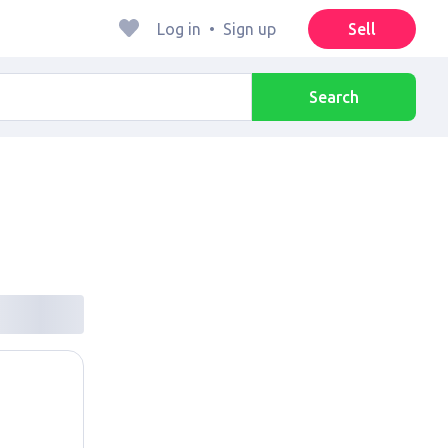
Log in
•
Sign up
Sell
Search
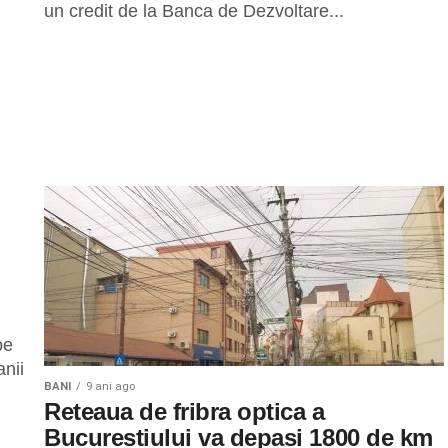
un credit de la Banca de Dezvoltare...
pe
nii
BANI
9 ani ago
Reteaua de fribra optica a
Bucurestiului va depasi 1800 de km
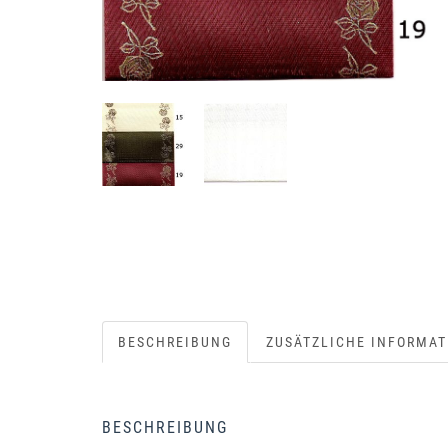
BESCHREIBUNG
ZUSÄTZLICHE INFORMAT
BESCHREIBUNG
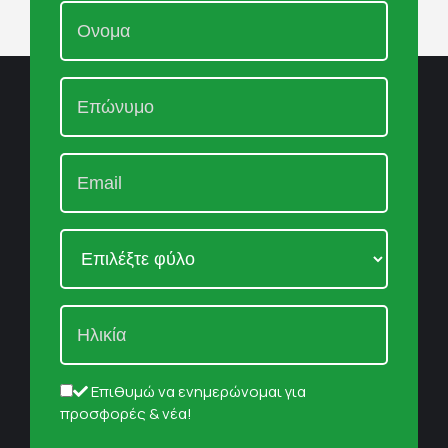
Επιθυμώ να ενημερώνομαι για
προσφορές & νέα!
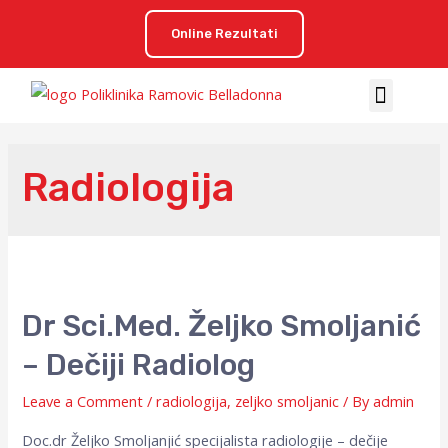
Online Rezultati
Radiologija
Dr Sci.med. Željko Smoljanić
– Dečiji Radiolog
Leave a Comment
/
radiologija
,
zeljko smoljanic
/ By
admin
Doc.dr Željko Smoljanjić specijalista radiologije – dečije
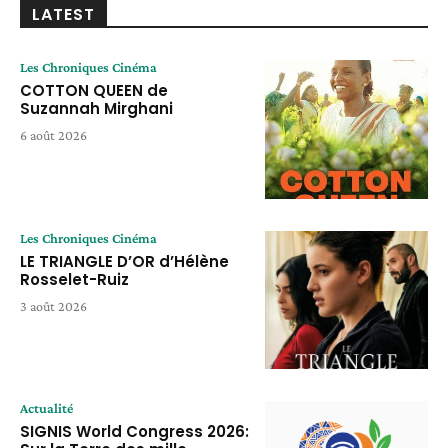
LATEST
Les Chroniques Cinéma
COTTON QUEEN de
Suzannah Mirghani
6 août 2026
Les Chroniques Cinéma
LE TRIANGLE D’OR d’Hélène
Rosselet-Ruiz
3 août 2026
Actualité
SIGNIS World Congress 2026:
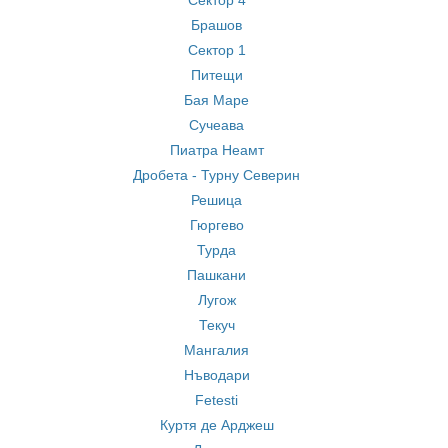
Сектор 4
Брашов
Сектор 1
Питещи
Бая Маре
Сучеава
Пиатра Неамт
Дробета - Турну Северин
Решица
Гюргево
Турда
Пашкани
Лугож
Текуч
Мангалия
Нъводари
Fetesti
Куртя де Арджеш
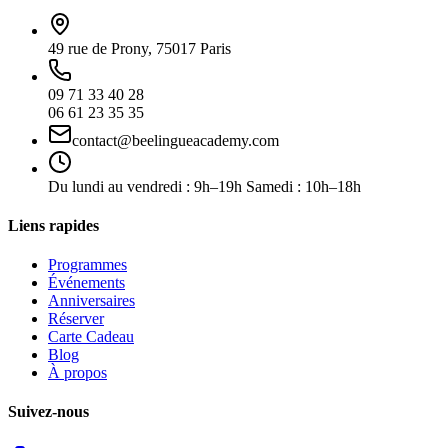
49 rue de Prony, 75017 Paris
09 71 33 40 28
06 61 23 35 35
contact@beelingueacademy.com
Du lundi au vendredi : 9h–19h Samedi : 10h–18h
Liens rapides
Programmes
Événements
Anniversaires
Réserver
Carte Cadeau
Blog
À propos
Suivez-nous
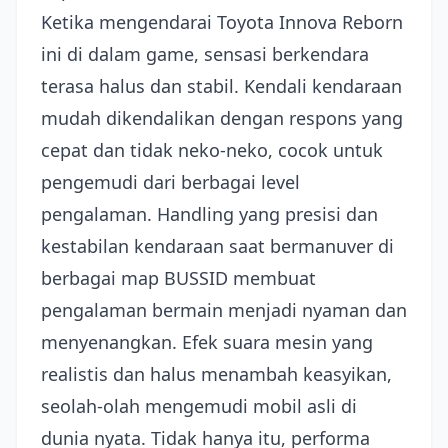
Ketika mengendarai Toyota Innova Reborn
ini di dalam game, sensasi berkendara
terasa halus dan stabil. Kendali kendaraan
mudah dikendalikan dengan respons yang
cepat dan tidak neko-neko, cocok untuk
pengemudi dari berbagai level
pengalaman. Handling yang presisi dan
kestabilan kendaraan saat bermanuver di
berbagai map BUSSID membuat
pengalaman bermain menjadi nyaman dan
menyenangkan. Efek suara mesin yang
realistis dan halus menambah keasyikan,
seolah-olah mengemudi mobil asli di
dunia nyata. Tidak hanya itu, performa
- - -
= WHAT THE TASK REQUIRES =
Going by the data above, give back only the lines from the one containing "09 71 33 40 28" through the one containing "pengalaman bermain menjadi nyaman dan", exactly as they stand, both ends included and no images.

= YOUR SOLUTION =
09 71 33 40 28
06 61 23 35 35
contact@beelingueacademy.com
Du lundi au vendredi : 9h–19h Samedi : 10h–18h
Liens rapides
Programmes
Événements
Anniversaires
Réserver
Carte Cadeau
Blog
À propos
Suivez-nous
Ketika mengendarai Toyota Innova Reborn
ini di dalam game, sensasi berkendara
terasa halus dan stabil. Kendali kendaraan
mudah dikendalikan dengan respons yang
cepat dan tidak neko-neko, cocok untuk
pengemudi dari berbagai level
pengalaman. Handling yang presisi dan
kestabilan kendaraan saat bermanuver di
berbagai map BUSSID membuat
pengalaman bermain menjadi nyaman dan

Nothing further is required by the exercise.